*WORK REQUIRED*: The answer must be an exact copy of every entry, with no pictures in it.

*RECORDS PROVIDED*:
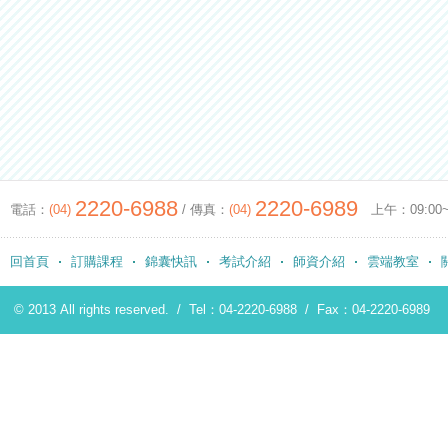
2220-6988
2220-6989
電話：
(04)
/ 傳真：
(04)
上午：09:00~12
回首頁
訂購課程
錦囊快訊
考試介紹
師資介紹
雲端教室
© 2013 All rights reserved. /
Tel：04-2220-6988
/
Fax：04-2220-6989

*REPLY TO THE EXERCISE*:
2220-6988
2220-6989
電話：
(04)
/ 傳真：
(04)
上午：09:00~12
回首頁
訂購課程
錦囊快訊
考試介紹
師資介紹
雲端教室
© 2013 All rights reserved. /
Tel：04-2220-6988
/
Fax：04-2220-6989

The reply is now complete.